Published Apr 28, 2013

Share

Getting divorced and want a share of your ex-spouse’s retirement savings? Then be sure you use a lawyer who understands the Pension Funds Act.

If you do not get your divorce settlement properly framed and endorsed, you may find that you will not receive the payment you believe is your due.

Deputy Pension Funds Adjudicator Muvhango Lukhaimane has again determined that she can do nothing to assist a non-member former spouse if the divorce settlement does not properly provide for the payment of a share of the fund member’s retirement savings.

It is not necessarily that you will receive no money – but you will not receive it from the retirement fund. You will have to sue your ex-spouse, which will cost money, and your former spouse will have to find the money elsewhere.

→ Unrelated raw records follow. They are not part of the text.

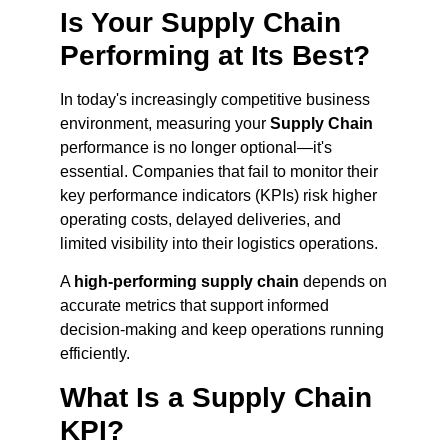
Is Your Supply Chain
Performing at Its Best?
In today's increasingly competitive business
environment, measuring your
Supply Chain
performance is no longer optional—it's
essential. Companies that fail to monitor their
key performance indicators (KPIs) risk higher
operating costs, delayed deliveries, and
limited visibility into their logistics operations.
A
high-performing supply chain
depends on
accurate metrics that support informed
decision-making and keep operations running
efficiently.
What Is a Supply Chain
KPI?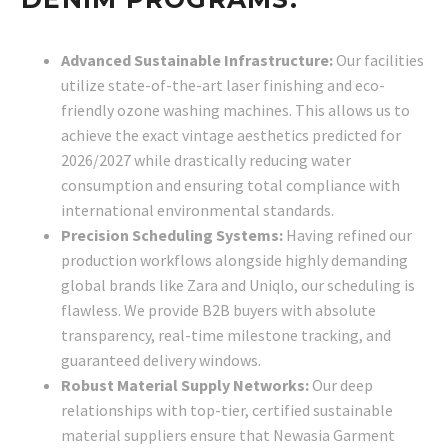
Advanced Sustainable Infrastructure:
Our facilities
utilize state-of-the-art laser finishing and eco-
friendly ozone washing machines. This allows us to
achieve the exact vintage aesthetics predicted for
2026/2027 while drastically reducing water
consumption and ensuring total compliance with
international environmental standards.
Precision Scheduling Systems:
Having refined our
production workflows alongside highly demanding
global brands like Zara and Uniqlo, our scheduling is
flawless. We provide B2B buyers with absolute
transparency, real-time milestone tracking, and
guaranteed delivery windows.
Robust Material Supply Networks:
Our deep
relationships with top-tier, certified sustainable
material suppliers ensure that Newasia Garment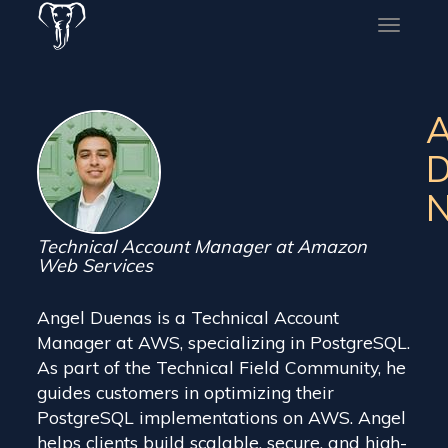
Toggle
naviga
A
D
N
Technical Account Manager at Amazon
Web Services
Angel Duenas is a Technical Account
Manager at AWS, specializing in PostgreSQL.
As part of the Technical Field Community, he
guides customers in optimizing their
PostgreSQL implementations on AWS. Angel
helps clients build scalable, secure, and high-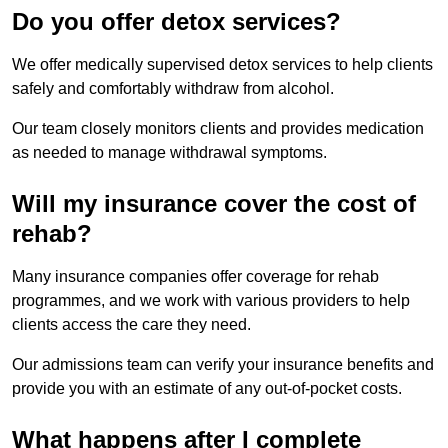
Do you offer detox services?
We offer medically supervised detox services to help clients
safely and comfortably withdraw from alcohol.
Our team closely monitors clients and provides medication
as needed to manage withdrawal symptoms.
Will my insurance cover the cost of
rehab?
Many insurance companies offer coverage for rehab
programmes, and we work with various providers to help
clients access the care they need.
Our admissions team can verify your insurance benefits and
provide you with an estimate of any out-of-pocket costs.
What happens after I complete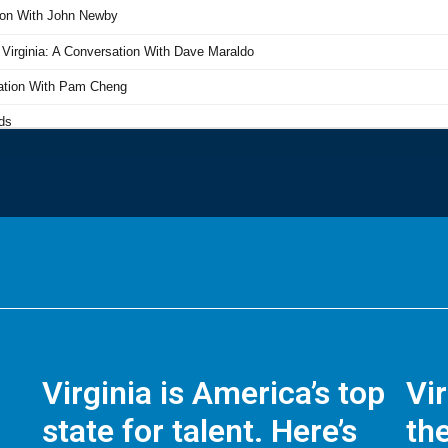
Virginia is America’s top
Vi
state for talent. Here’s
the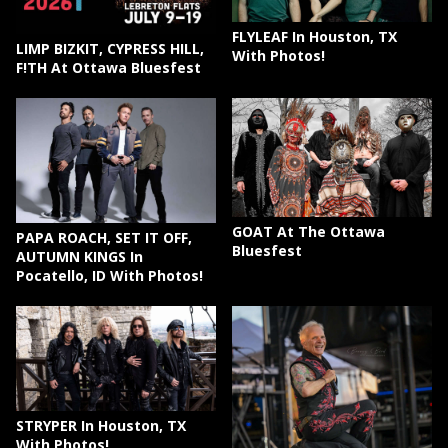
FLYLEAF In Houston, TX
LIMP BIZKIT, CYPRESS HILL,
With Photos!
F!TH At Ottawa Bluesfest
GOAT At The Ottawa
PAPA ROACH, SET IT OFF,
Bluesfest
AUTUMN KINGS In
Pocatello, ID With Photos!
STRYPER In Houston, TX
With Photos!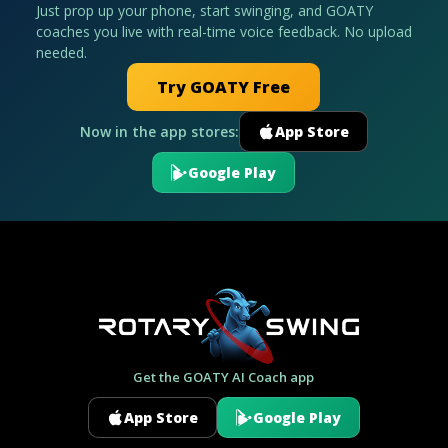
Just prop up your phone, start swinging, and GOATY
coaches you live with real-time voice feedback. No upload
needed.
Try GOATY Free
Now in the app stores:
App Store
Google Play
Get the GOATY AI Coach app
App Store
Google Play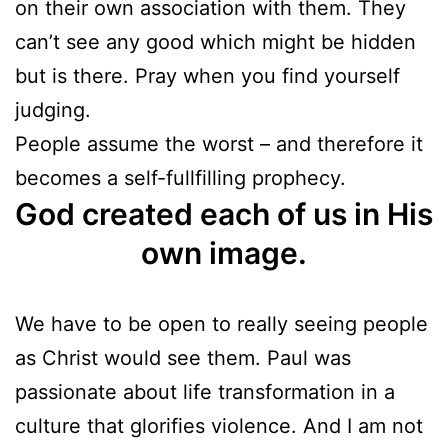
on their own association with them. They
can’t see any good which might be hidden
but is there. Pray when you find yourself
judging.
People assume the worst – and therefore it
becomes a self-fullfilling prophecy.
God created each of us in His
own image.
We have to be open to really seeing people
as Christ would see them. Paul was
passionate about life transformation in a
culture that glorifies violence. And I am not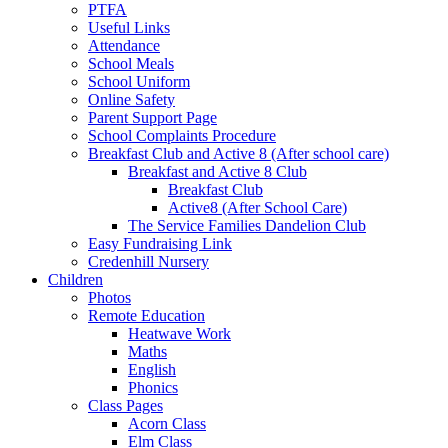
PTFA
Useful Links
Attendance
School Meals
School Uniform
Online Safety
Parent Support Page
School Complaints Procedure
Breakfast Club and Active 8 (After school care)
Breakfast and Active 8 Club
Breakfast Club
Active8 (After School Care)
The Service Families Dandelion Club
Easy Fundraising Link
Credenhill Nursery
Children
Photos
Remote Education
Heatwave Work
Maths
English
Phonics
Class Pages
Acorn Class
Elm Class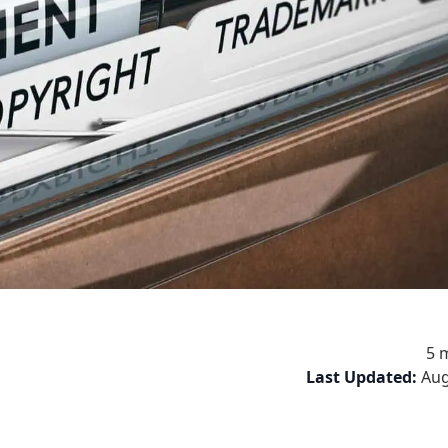
5 
Last Updated:
Aug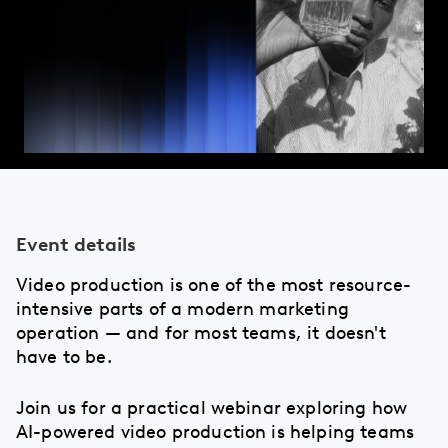
Event details
Video production is one of the most resource-
intensive parts of a modern marketing
operation — and for most teams, it doesn't
have to be.
Join us for a practical webinar exploring how
AI-powered video production is helping teams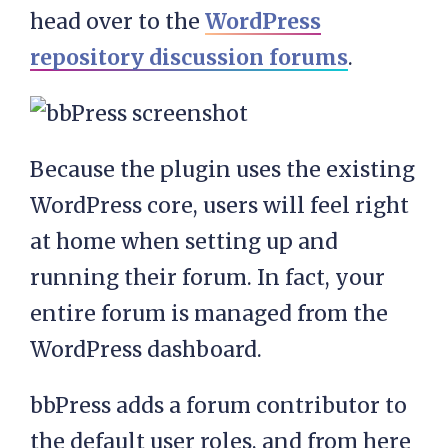
head over to the
WordPress
repository discussion forums
.
Because the plugin uses the existing
WordPress core, users will feel right
at home when setting up and
running their forum. In fact, your
entire forum is managed from the
WordPress dashboard.
bbPress adds a forum contributor to
the default user roles, and from here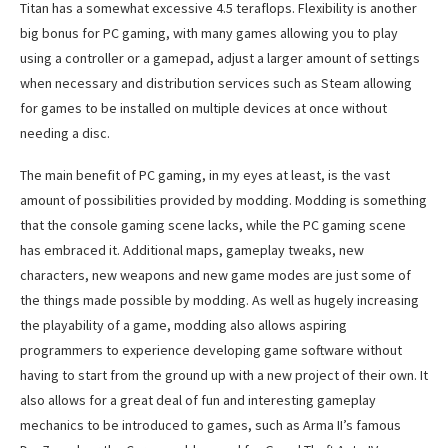
Titan has a somewhat excessive 4.5 teraflops. Flexibility is another
big bonus for PC gaming, with many games allowing you to play
using a controller or a gamepad, adjust a larger amount of settings
when necessary and distribution services such as Steam allowing
for games to be installed on multiple devices at once without
needing a disc.
The main benefit of PC gaming, in my eyes at least, is the vast
amount of possibilities provided by modding. Modding is something
that the console gaming scene lacks, while the PC gaming scene
has embraced it. Additional maps, gameplay tweaks, new
characters, new weapons and new game modes are just some of
the things made possible by modding. As well as hugely increasing
the playability of a game, modding also allows aspiring
programmers to experience developing game software without
having to start from the ground up with a new project of their own. It
also allows for a great deal of fun and interesting gameplay
mechanics to be introduced to games, such as Arma II’s famous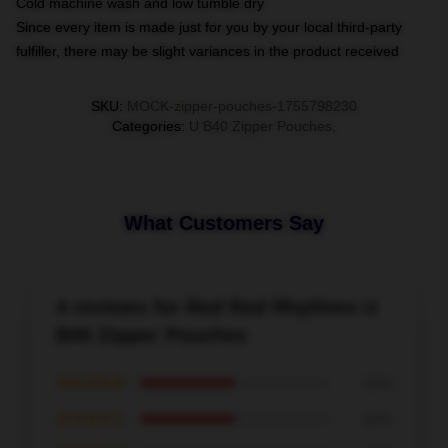
Cold machine wash and low tumble dry
Since every item is made just for you by your local third-party
fulfiller, there may be slight variances in the product received
SKU
:
MOCK-zipper-pouches-1755798230
Categories
:
U B40 Zipper Pouches
,
What Customers Say
4 reviews for Red Red Rhythms U
B40 Zipper Pouches
★★★★★
50%
★★★★☆
50%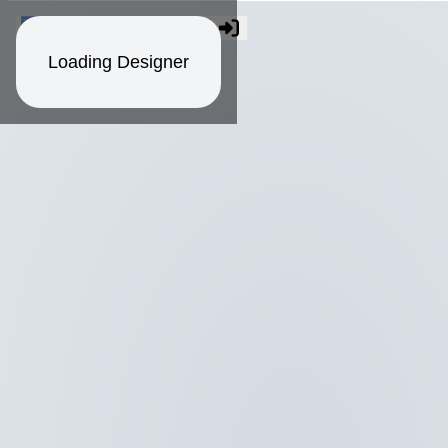
Loading Designer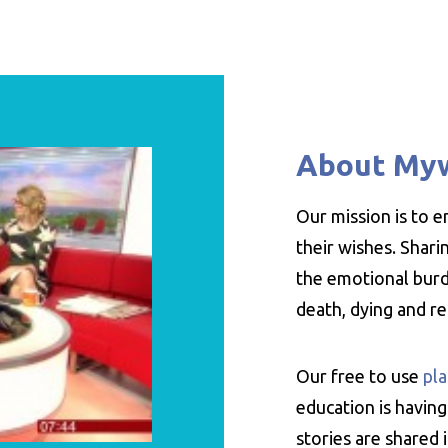
About My
Our mission is to 
their wishes. Shar
the emotional burde
death, dying and r
Our free to use
pla
education is having
stories are shared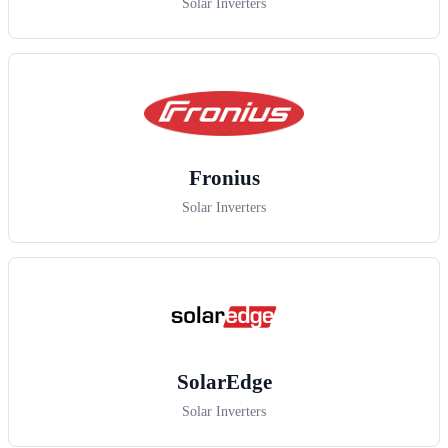
Solar Inverters
Fronius
Solar Inverters
SolarEdge
Solar Inverters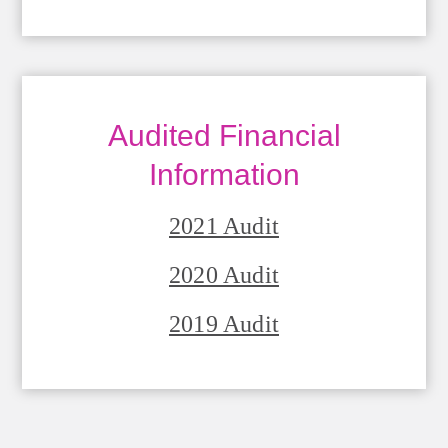
Audited Financial
Information
2021 Audit
2020 Audit
2019 Audit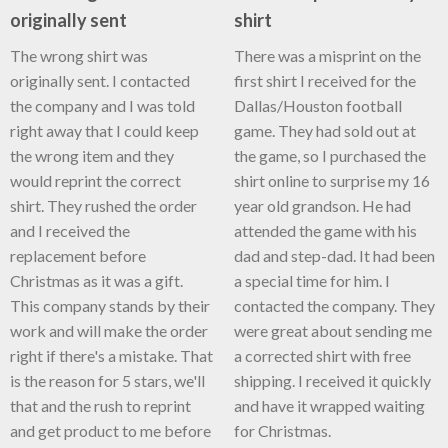
originally sent
shirt
The wrong shirt was
There was a misprint on the
originally sent. I contacted
first shirt I received for the
the company and I was told
Dallas/Houston football
right away that I could keep
game. They had sold out at
the wrong item and they
the game, so I purchased the
would reprint the correct
shirt online to surprise my 16
shirt. They rushed the order
year old grandson. He had
and I received the
attended the game with his
replacement before
dad and step-dad. It had been
Christmas as it was a gift.
a special time for him. I
This company stands by their
contacted the company. They
work and will make the order
were great about sending me
right if there's a mistake. That
a corrected shirt with free
is the reason for 5 stars, we'll
shipping. I received it quickly
that and the rush to reprint
and have it wrapped waiting
and get product to me before
for Christmas.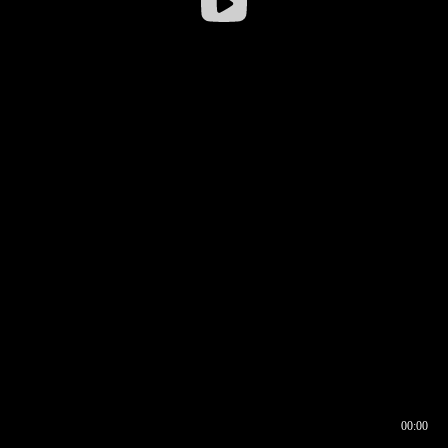
00:00
00:16
00:00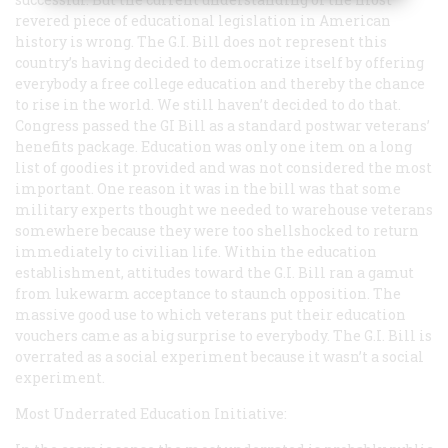
revered piece of educational legislation in American
history is wrong. The G.I. Bill does not represent this
country’s having decided to democratize itself by offering
everybody a free college education and thereby the chance
to rise in the world. We still haven’t decided to do that.
Congress passed the GI Bill as a standard postwar veterans’
henefits package. Education was only one item on a long
list of goodies it provided and was not considered the most
important. One reason it was in the bill was that some
military experts thought we needed to warehouse veterans
somewhere because they were too shellshocked to return
immediately to civilian life. Within the education
establishment, attitudes toward the G.I. Bill ran a gamut
from lukewarm acceptance to staunch opposition. The
massive good use to which veterans put their education
vouchers came as a big surprise to everybody. The G.I. Bill is
overrated as a social experiment because it wasn’t a social
experiment.
Most Underrated Education Initiative: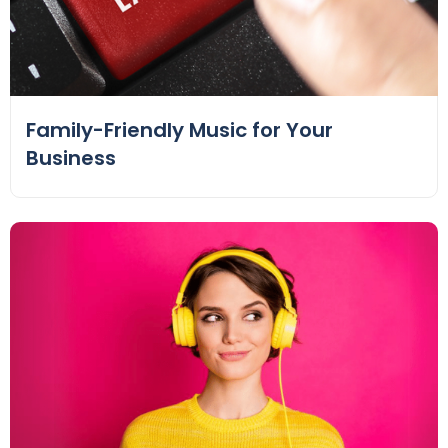
Family-Friendly Music for Your
Business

In a recent determination, Lukhaimane rejected, for numerous reasons, a complaint about the non-payment of a non-member former spouse’s pension interest.

The complaint was made by Ms N, who was aggrieved that her claim for a pension interest had been rejected by Metropolitan Retirement Administrators, the administrators of the Paper Printing Wood and Allied Workers’ Union National Provident Fund.

Lukhaimane found that:

* The divorce settlement did not provide for the payment of Mr N’s pension interest to Ms N.

* The divorce order was not endorsed by the fund in favour of Ms N.

* The divorce order was vague and incapable of enforcement against the fund.

* The divorce settlement agreement provided the name of an incorrect fund, and the correct fund was not identifiable from the order. Lukhaimane says in terms of the Pension Funds Act, the portion of the pension interest payable to the non-member spouse must be deducted by the pension fund named in or identifiable from the decree of divorce.

* The divorce settlement agreement did not, as required by the Divorce Act, order the fund to endorse its records and pay the portion of the pension interest to the complainant.

Lukhaimane determined that the divorce order was not binding on the fund. However, the divorce settlement agreement remains binding between the parties, namely, the complainant and her former husband.